▸ Task prompt:
For these records, count the lines containing the word "Vets" and respond with the number alone.

▸ Document layout detection data:
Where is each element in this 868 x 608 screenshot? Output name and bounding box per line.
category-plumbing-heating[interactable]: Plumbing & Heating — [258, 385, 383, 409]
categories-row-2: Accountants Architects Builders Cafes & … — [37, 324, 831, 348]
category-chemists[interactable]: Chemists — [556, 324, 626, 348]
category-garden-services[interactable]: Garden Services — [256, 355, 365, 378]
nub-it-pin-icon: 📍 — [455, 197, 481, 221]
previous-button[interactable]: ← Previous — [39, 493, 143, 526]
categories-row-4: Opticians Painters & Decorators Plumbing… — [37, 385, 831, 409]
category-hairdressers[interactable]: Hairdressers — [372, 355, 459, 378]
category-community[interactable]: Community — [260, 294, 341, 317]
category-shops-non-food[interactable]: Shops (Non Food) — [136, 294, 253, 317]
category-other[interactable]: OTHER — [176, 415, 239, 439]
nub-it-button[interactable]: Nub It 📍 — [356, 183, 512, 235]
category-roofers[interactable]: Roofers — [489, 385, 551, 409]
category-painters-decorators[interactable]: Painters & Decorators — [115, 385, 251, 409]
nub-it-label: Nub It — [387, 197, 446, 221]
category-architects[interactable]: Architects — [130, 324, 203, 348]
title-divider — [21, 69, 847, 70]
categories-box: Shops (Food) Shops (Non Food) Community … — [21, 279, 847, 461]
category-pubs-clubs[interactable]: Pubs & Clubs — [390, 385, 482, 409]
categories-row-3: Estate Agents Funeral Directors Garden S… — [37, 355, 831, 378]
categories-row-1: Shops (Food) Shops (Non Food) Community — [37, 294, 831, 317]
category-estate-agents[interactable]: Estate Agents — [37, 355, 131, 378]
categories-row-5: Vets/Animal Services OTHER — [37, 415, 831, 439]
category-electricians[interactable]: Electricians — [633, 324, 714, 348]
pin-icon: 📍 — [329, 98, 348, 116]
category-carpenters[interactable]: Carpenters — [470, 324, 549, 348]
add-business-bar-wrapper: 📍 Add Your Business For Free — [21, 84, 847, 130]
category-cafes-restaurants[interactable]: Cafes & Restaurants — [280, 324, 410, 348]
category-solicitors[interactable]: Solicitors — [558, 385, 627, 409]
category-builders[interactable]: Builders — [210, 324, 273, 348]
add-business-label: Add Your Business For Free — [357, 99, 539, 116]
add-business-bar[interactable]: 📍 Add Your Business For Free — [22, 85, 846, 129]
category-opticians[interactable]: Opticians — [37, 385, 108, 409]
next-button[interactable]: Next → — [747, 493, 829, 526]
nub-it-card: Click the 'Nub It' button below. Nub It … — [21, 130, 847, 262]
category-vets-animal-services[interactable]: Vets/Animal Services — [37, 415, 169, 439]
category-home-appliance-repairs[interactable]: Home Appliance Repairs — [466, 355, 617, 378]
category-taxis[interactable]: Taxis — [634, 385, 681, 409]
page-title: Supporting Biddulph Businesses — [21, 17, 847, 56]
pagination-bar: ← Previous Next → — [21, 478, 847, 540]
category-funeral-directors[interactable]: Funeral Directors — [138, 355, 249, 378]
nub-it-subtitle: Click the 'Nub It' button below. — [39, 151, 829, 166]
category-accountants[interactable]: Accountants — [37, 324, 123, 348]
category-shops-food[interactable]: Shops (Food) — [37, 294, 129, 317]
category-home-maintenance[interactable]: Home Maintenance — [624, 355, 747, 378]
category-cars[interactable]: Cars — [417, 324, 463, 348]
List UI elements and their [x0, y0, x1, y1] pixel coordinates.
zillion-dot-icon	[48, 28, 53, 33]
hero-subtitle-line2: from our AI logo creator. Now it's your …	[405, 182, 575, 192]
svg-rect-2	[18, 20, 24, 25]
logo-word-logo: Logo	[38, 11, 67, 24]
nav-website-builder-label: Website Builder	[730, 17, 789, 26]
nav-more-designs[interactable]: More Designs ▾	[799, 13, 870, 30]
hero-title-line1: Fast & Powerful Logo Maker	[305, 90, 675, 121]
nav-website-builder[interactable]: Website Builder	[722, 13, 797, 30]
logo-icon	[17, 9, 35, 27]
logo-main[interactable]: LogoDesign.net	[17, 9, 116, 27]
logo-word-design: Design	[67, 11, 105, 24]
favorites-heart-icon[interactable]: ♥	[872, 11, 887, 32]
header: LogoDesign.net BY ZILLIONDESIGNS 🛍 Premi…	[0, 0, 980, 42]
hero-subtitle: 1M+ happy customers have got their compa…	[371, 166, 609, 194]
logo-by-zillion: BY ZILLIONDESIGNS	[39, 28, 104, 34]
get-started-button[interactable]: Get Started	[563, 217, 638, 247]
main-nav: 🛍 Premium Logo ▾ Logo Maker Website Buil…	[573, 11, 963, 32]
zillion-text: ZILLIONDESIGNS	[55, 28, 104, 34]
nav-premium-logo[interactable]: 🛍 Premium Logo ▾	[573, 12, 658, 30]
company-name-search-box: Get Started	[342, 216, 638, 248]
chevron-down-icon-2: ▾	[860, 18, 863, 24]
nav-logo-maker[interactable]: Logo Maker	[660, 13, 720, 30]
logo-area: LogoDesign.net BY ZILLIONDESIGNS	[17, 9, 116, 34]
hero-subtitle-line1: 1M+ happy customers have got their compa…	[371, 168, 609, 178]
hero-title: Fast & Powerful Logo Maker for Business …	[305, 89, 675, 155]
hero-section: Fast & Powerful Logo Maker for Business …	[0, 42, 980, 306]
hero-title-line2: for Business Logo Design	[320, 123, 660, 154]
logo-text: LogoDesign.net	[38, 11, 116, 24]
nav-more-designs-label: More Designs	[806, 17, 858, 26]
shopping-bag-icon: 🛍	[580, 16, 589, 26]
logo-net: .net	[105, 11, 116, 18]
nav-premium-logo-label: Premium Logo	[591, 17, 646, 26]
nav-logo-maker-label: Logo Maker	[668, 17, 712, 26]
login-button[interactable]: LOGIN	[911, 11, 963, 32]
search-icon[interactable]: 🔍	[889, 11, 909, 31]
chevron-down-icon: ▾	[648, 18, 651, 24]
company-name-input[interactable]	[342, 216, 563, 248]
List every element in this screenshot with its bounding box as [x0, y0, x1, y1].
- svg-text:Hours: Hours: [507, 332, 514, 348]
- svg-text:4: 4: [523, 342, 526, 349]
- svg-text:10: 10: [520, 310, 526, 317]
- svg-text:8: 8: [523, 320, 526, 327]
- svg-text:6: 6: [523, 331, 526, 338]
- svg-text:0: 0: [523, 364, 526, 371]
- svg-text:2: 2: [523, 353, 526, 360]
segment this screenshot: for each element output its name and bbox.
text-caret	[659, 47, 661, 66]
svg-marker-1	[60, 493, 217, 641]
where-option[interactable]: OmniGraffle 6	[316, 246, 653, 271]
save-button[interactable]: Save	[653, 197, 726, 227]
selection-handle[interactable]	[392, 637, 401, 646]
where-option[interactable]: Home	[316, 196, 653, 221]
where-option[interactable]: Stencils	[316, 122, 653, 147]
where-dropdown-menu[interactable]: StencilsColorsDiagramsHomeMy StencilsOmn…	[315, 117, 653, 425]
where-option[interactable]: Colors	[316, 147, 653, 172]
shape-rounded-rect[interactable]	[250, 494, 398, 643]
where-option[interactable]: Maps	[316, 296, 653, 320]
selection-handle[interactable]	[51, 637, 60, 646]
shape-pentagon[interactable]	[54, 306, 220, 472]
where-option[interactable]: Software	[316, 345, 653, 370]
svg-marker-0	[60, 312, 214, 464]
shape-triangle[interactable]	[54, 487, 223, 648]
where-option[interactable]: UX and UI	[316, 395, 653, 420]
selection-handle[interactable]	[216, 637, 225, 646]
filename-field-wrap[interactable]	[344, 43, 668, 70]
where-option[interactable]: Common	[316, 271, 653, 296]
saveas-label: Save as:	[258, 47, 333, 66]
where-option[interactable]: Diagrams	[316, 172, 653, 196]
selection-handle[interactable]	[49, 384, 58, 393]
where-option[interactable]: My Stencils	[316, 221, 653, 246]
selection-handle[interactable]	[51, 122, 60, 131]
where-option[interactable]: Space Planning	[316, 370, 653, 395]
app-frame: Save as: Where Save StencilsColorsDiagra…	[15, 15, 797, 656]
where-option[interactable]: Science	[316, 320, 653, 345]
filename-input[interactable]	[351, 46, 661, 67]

▸ Reply:
2